**The task:**
In the data below, find the line with "人中華民國佛教慈濟慈善事業基金會合作辦理之" and the line with "NUESTRA PROGRAMACIÓN", then restate both and every line between them exactly, minus the pictures.

**Data:**
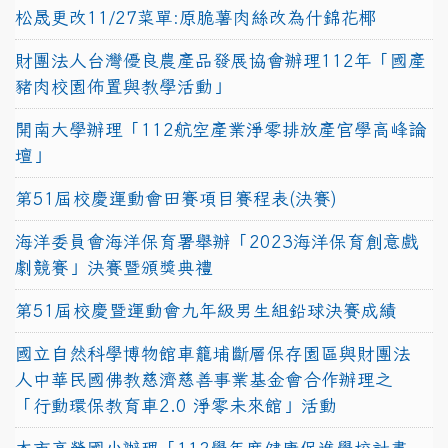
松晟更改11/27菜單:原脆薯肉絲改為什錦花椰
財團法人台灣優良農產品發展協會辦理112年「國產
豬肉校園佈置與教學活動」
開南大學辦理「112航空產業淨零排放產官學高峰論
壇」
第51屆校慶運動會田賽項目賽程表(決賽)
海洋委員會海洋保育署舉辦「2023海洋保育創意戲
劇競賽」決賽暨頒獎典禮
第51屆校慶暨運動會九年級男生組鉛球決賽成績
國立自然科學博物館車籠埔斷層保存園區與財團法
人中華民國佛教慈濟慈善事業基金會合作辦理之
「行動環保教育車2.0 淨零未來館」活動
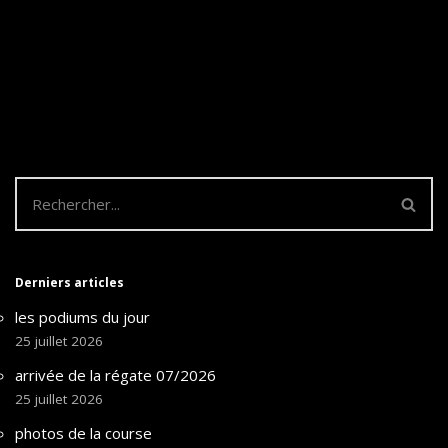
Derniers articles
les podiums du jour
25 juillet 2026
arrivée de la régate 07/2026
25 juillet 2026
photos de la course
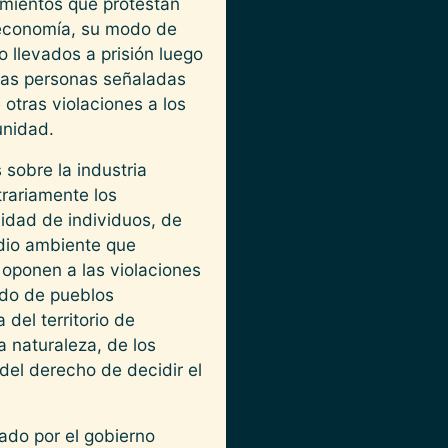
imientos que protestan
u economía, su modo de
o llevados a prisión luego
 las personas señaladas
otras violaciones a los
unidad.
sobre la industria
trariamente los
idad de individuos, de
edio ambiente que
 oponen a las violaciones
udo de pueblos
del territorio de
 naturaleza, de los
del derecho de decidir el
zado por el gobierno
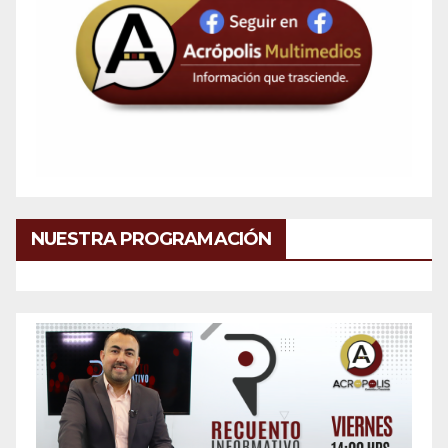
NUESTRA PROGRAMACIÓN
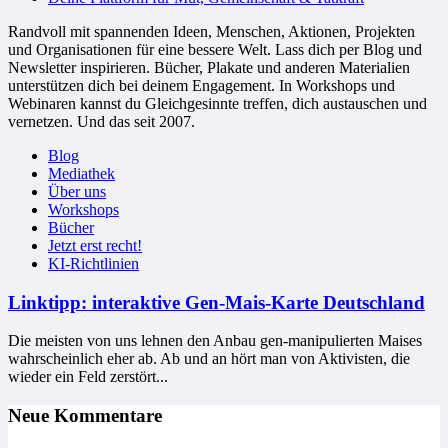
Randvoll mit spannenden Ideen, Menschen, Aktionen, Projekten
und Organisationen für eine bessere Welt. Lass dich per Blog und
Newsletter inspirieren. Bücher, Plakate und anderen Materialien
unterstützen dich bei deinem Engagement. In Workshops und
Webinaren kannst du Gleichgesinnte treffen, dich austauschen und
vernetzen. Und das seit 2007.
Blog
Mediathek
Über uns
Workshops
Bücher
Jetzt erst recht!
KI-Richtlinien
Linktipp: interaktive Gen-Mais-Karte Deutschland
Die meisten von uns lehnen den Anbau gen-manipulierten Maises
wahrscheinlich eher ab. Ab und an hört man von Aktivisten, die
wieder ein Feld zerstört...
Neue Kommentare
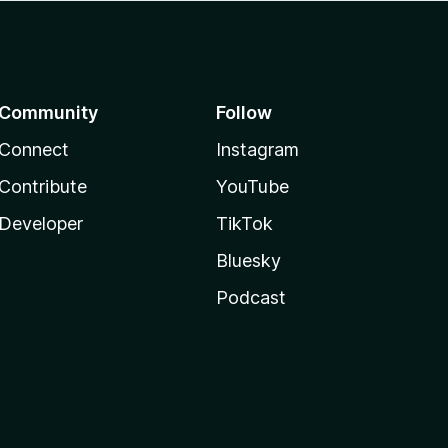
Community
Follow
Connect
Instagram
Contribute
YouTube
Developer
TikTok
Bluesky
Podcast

**Solution below:**
人中華民國佛教慈濟慈善事業基金會合作辦理之
「行動環保教育車2.0 淨零未來館」活動
Derniers articles
les podiums du jour
25 juillet 2026
arrivée de la régate 07/2026
25 juillet 2026
photos de la course
imientos que protestan
u economía, su modo de
o llevados a prisión luego
 las personas señaladas
otras violaciones a los
unidad.
sobre la industria
trariamente los
idad de individuos, de
edio ambiente que
 oponen a las violaciones
udo de pueblos
del territorio de
 naturaleza, de los
del derecho de decidir el
zado por el gobierno
NUESTRA PROGRAMACIÓN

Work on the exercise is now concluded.